Can AI help turn a continuous glucose monitor (CGM) into a tool to screen for diabetes? It seems so, at least according to the findings from researchers at Klick Applied Sciences, who say that they’ve developed a method to diagnose diabetes and prediabetes with just 12 hours worth of glucose readings. With this data, machine learning models that were developed by the research team help determine if a person is diabetic, prediabetic, or healthy. Researcher Jouhyun Jeon says, “We have demonstrated that 12 hours of monitoring can make a big difference in the lives of people at risk of developing diabetes while there’s still time to course correct.”

To test the detection method, Klick scientists conducted a study with 600 people who fit into three categories: healthy, prediabetic, and those with Type 2 diabetes. The study’s participants wore CGMs for an average of 12 days, and their glucose readings were then analyzed with some help from AI. It turned out that 12 hours’ worth of readings may be all that’s needed. According to Jeon, their 12-hour method was on par with the 12-day analysis, correctly identifying prediabetes in about two-thirds of the people in that group, and showing similar accuracy in identifying healthy participants and those who have Type 2 diabetes.

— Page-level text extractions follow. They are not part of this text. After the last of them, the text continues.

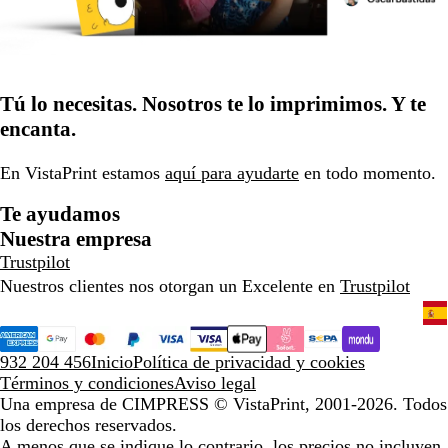
Tú lo necesitas. Nosotros te lo imprimimos. Y te
encanta.
En VistaPrint estamos
aquí para ayudarte
en todo momento.
Te ayudamos
Nuestra empresa
Trustpilot
Nuestros clientes nos otorgan un Excelente en
Trustpilot
932 204 456
Inicio
Política de privacidad y cookies
Términos y condiciones
Aviso legal
Una empresa de CIMPRESS
© VistaPrint, 2001-2026. Todos
los derechos reservados.
A menos que se indique lo contrario, los precios no incluyen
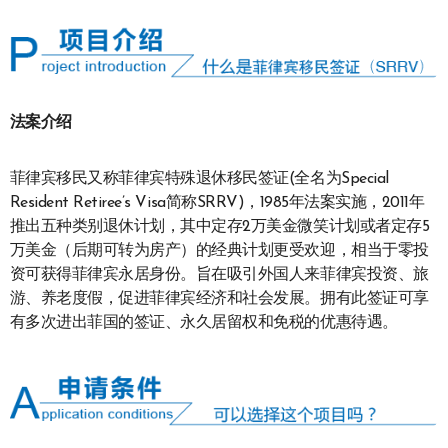
法案介绍
菲律宾移民又称菲律宾特殊退休移民签证(全名为Special
Resident Retiree’s Visa简称SRRV)，1985年法案实施，2011年
推出五种类别退休计划，其中定存2万美金微笑计划或者定存5
万美金（后期可转为房产）的经典计划更受欢迎，相当于零投
资可获得菲律宾永居身份。旨在吸引外国人来菲律宾投资、旅
游、养老度假，促进菲律宾经济和社会发展。拥有此签证可享
有多次进出菲国的签证、永久居留权和免税的优惠待遇。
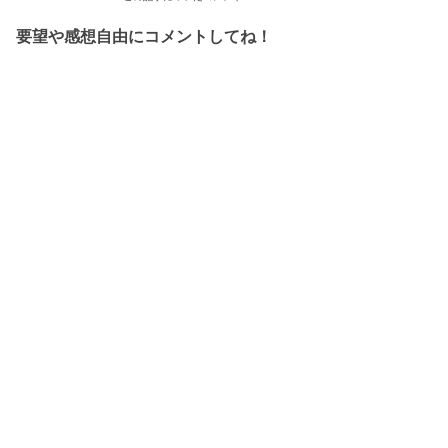
要望や感想自由にコメントしてね！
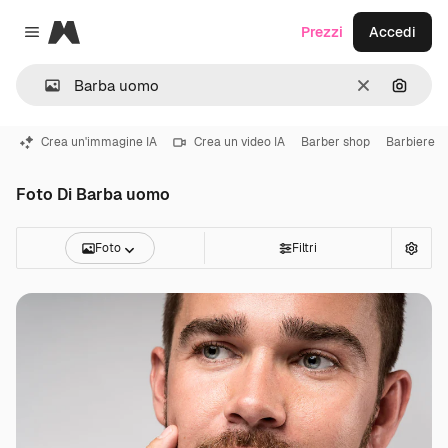
Magnific
Prezzi
Accedi
Close menu
Cancella
Cerca 
Crea un'immagine IA
Crea un video IA
Barber shop
Barbiere
Foto Di Barba uomo
Foto
Filtri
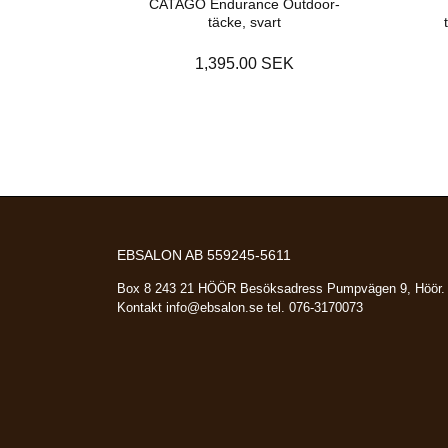
CATAGO Endurance Outdoor-
täcke, svart
1,395.00 SEK
EBSALON AB 559245-5611
Box 8 243 21 HÖÖR Besöksadress Pumpvägen 9, Höör.
Kontakt
info@ebsalon.se
tel. 076-3170073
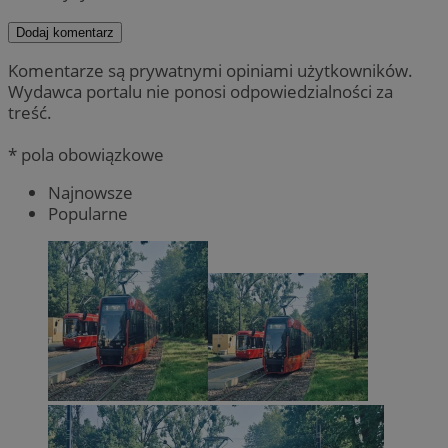
Dodaj komentarz
Komentarze są prywatnymi opiniami użytkowników.
Wydawca portalu nie ponosi odpowiedzialności za
treść.
* pola obowiązkowe
Najnowsze
Popularne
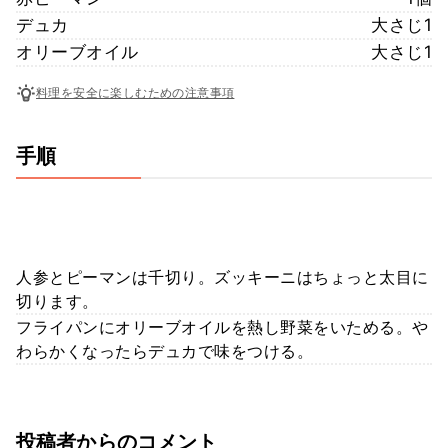
デュカ
大さじ1
オリーブオイル
大さじ1
料理を安全に楽しむための注意事項
手順
人参とピーマンは千切り。ズッキーニはちょっと太目に
切ります。
フライパンにオリーブオイルを熱し野菜をいためる。や
わらかくなったらデュカで味をつける。
投稿者からのコメント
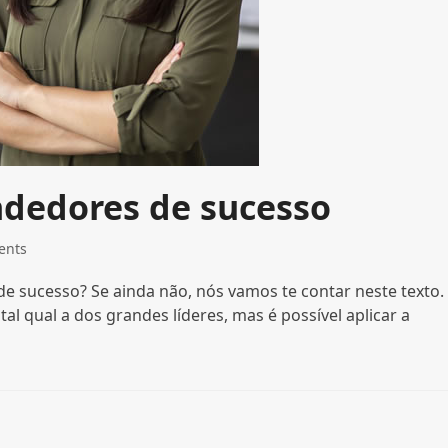
ndedores de sucesso
ents
 sucesso? Se ainda não, nós vamos te contar neste texto.
l qual a dos grandes líderes, mas é possível aplicar a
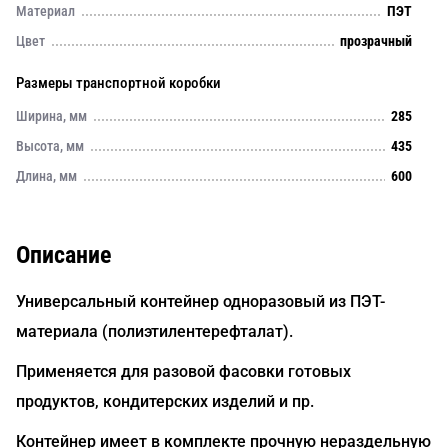
Материал
ПЭТ
Цвет
прозрачный
Размеры транспортной коробки
Ширина, мм
285
Высота, мм
435
Длина, мм
600
Описание
Универсальный контейнер одноразовый из ПЭТ-
материала (полиэтилентерефталат).
Применяется для разовой фасовки готовых
продуктов, кондитерских изделий и пр.
Контейнер имеет в комплекте прочную нераздельную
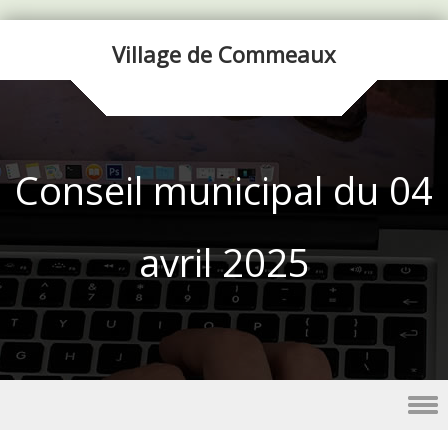
Village de Commeaux
Conseil municipal du 04
avril 2025
Skip to content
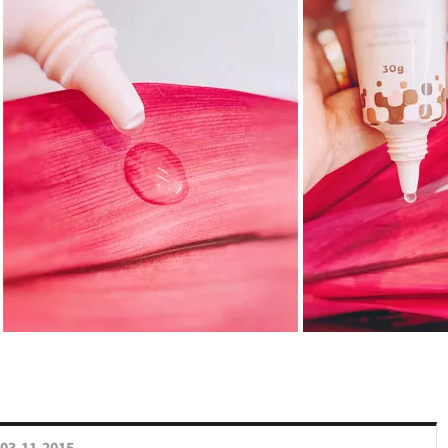
03.11.2015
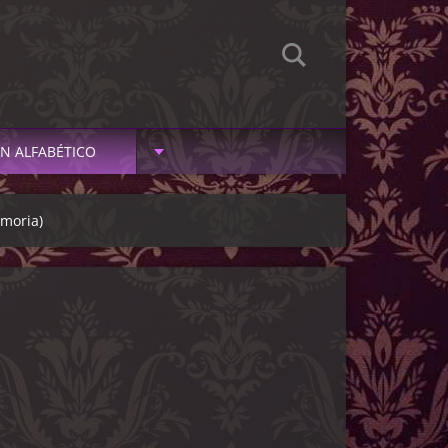
N ALFABÉTICO
moria)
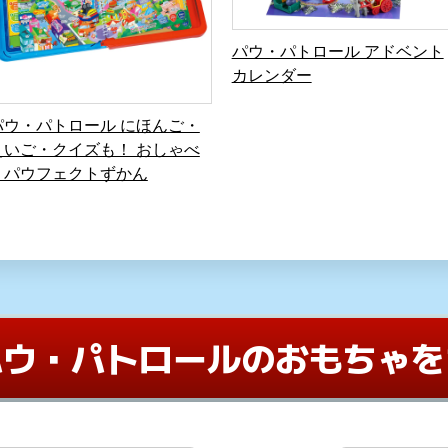
パウ・パトロール アドベント
カレンダー
パウ・パトロール にほんご・
えいご・クイズも！ おしゃべ
りパウフェクトずかん
パウ・パトロールの
おもちゃを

This means that a tool to screen for diabetes could already be in the hands of millions; one recent study found that 2.4 million people in America use CGMs. And this method of detection could help tens of millions more who have prediabetes and don’t know it. According to the Centers for Disease Control and Prevention (CDC), around 96 million adults in America (over 1 in 3) have prediabetes. And the vast majority of these folks — more than 8 in 10 — are unaware that they have the condition. The prevalence of undiagnosed diabetes in the United States is nearly as striking. The CDC says that over 37 million Americans (around 1 in 10) have diabetes, and around 1 in 5 people in this group don’t know it.

A simple low-cost tool for diabetes detection and prevention can be a boon in underserved communities. The CDC finds that diabetes-related deaths are more common among people with lower socioeconomic status and among those who are members of ethnic and racial minority groups. Klick Applied Sciences Michael Lieberman adds, “An overwhelming majority of people with early-onset diabetes are not aware of their condition and don’t consult a physician until their ability to control their blood sugar levels is irreparably damaged….Our research has tremendous potential to help move blood glucose digital biomarkers into a position where they can be an invaluable tool for physicians for preventing diabetes before it starts.”